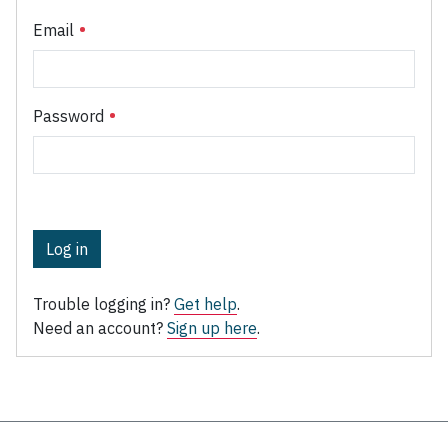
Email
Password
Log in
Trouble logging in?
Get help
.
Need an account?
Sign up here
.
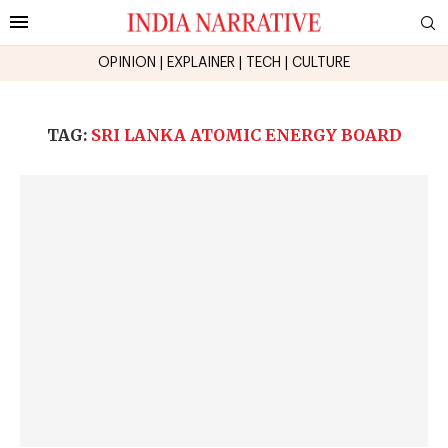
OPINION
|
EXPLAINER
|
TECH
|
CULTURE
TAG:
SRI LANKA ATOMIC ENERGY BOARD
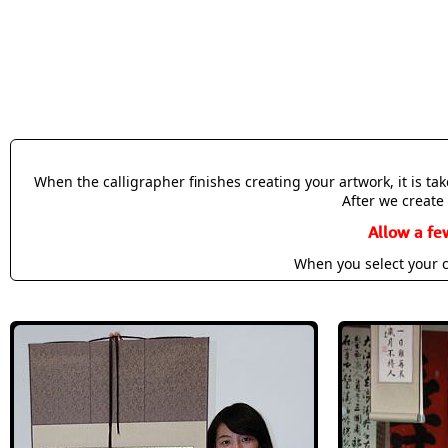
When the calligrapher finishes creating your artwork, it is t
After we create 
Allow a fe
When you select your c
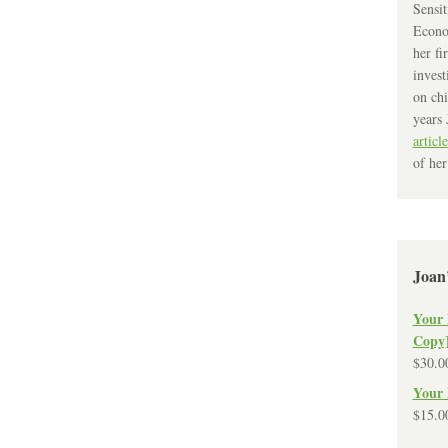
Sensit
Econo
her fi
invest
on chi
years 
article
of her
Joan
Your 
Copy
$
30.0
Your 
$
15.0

---

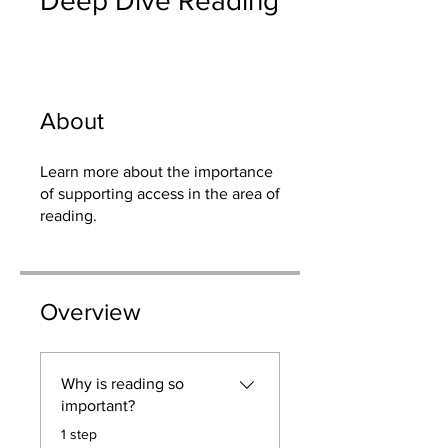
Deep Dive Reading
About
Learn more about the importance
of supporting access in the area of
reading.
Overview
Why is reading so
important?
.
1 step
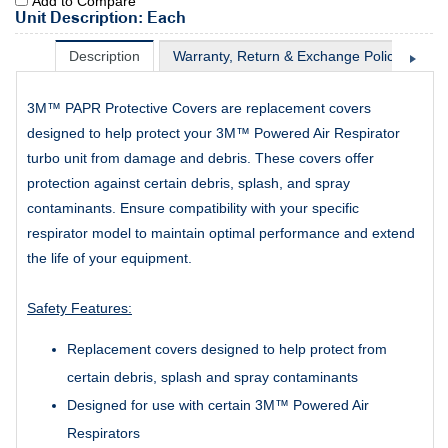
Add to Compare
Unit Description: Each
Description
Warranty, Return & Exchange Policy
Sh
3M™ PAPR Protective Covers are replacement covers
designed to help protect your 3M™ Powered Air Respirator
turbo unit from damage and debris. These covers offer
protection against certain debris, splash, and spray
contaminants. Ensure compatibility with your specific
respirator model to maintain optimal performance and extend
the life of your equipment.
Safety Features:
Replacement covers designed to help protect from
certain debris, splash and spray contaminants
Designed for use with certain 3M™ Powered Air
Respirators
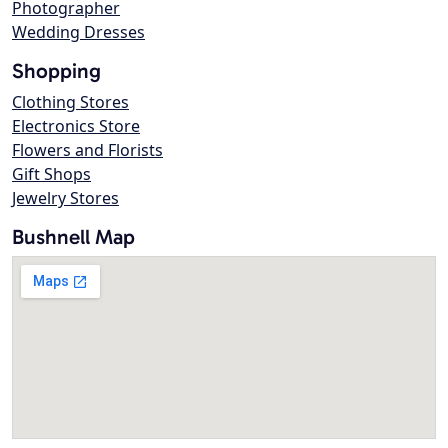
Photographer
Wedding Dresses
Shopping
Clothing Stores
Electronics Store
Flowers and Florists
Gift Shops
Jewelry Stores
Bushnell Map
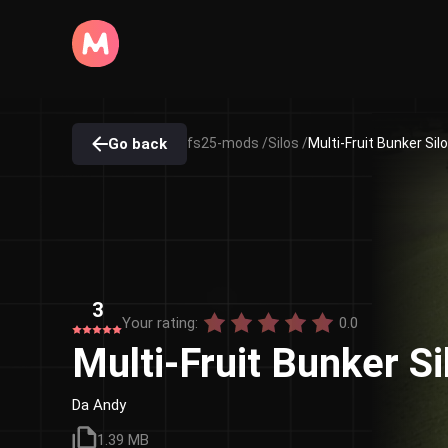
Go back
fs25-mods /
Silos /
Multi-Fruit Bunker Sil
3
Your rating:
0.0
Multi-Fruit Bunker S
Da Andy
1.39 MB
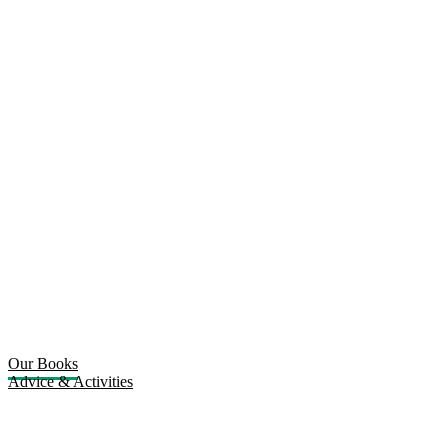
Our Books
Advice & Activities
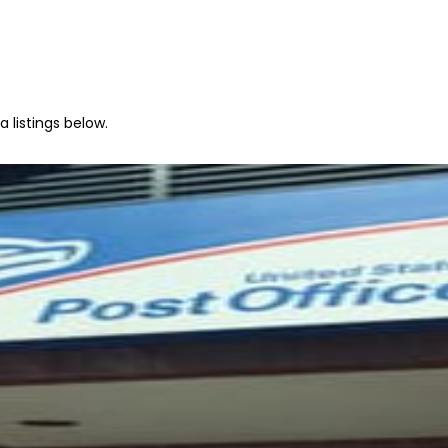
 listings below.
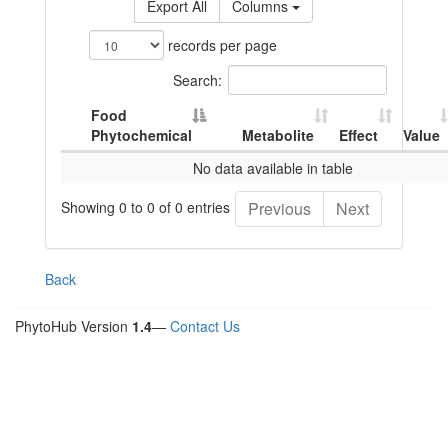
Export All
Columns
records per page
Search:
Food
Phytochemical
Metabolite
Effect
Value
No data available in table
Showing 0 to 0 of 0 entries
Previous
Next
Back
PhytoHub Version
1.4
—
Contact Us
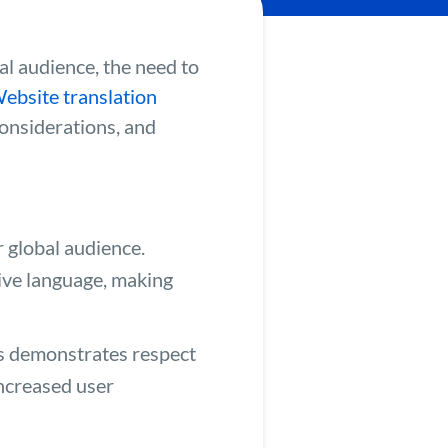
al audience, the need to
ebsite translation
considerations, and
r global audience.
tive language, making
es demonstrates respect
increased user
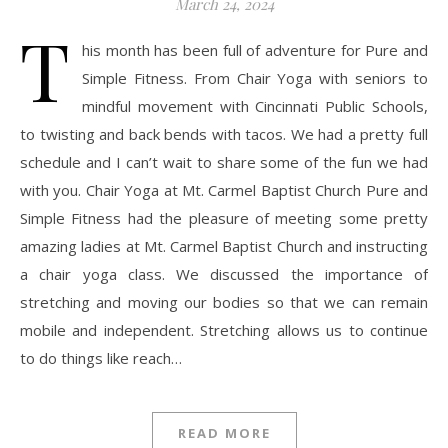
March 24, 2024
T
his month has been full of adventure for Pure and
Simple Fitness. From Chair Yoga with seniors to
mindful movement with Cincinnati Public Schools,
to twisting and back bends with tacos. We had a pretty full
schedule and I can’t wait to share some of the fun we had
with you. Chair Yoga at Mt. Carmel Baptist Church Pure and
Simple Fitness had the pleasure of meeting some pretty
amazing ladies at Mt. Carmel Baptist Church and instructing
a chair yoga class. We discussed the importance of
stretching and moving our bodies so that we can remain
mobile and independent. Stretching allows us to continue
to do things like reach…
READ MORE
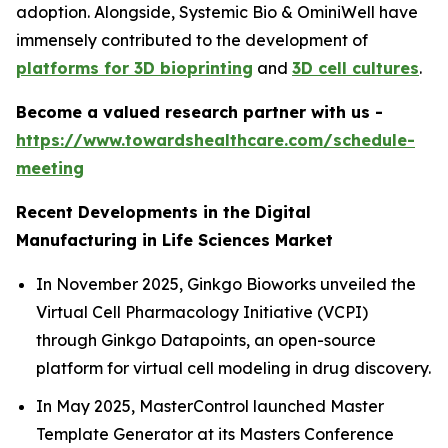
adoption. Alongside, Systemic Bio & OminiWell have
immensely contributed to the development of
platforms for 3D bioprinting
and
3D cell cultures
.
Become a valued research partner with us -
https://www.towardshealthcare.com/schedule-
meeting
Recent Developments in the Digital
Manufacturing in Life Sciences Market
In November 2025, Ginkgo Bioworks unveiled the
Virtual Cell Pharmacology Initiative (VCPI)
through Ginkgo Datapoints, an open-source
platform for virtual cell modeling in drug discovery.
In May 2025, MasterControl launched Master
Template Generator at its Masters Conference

==

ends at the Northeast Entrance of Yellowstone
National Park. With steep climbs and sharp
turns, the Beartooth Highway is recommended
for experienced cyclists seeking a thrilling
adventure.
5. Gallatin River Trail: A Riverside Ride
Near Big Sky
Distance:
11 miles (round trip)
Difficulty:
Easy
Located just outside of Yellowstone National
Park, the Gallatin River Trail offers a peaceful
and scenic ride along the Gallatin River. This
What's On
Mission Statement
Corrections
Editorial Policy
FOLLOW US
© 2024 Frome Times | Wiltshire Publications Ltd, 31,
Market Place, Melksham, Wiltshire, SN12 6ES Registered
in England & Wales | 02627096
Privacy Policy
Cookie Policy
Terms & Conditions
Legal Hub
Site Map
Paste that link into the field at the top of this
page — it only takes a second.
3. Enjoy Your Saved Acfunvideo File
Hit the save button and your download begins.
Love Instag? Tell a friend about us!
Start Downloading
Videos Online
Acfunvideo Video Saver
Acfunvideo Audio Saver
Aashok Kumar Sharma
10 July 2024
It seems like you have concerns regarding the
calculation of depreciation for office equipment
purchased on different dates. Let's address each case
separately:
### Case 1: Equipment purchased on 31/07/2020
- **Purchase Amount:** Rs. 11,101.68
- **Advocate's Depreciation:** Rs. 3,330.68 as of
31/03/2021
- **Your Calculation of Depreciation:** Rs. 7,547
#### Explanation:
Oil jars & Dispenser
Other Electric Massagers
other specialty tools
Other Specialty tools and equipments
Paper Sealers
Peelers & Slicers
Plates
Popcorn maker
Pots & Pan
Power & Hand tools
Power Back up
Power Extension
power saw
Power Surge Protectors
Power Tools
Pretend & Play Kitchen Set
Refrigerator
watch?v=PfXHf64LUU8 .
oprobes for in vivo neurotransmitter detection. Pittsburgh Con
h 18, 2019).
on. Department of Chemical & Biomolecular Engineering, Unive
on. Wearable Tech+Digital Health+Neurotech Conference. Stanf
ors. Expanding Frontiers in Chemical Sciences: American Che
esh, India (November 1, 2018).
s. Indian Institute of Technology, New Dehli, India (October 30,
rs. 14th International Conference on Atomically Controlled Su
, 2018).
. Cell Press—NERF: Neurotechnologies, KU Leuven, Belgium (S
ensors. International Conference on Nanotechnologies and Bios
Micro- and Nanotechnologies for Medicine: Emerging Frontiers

Assignment | Among the lines above, find the one with "Editorial Policy" and the one with "Aashok Kumar Sharma". Quote both and everything between them, exactly.

Solution |
Editorial Policy
FOLLOW US
© 2024 Frome Times | Wiltshire Publications Ltd, 31,
Market Place, Melksham, Wiltshire, SN12 6ES Registered
in England & Wales | 02627096
Privacy Policy
Cookie Policy
Terms & Conditions
Legal Hub
Site Map
Paste that link into the field at the top of this
page — it only takes a second.
3. Enjoy Your Saved Acfunvideo File
Hit the save button and your download begins.
Love Instag? Tell a friend about us!
Start Downloading
Videos Online
Acfunvideo Video Saver
Acfunvideo Audio Saver
Aashok Kumar Sharma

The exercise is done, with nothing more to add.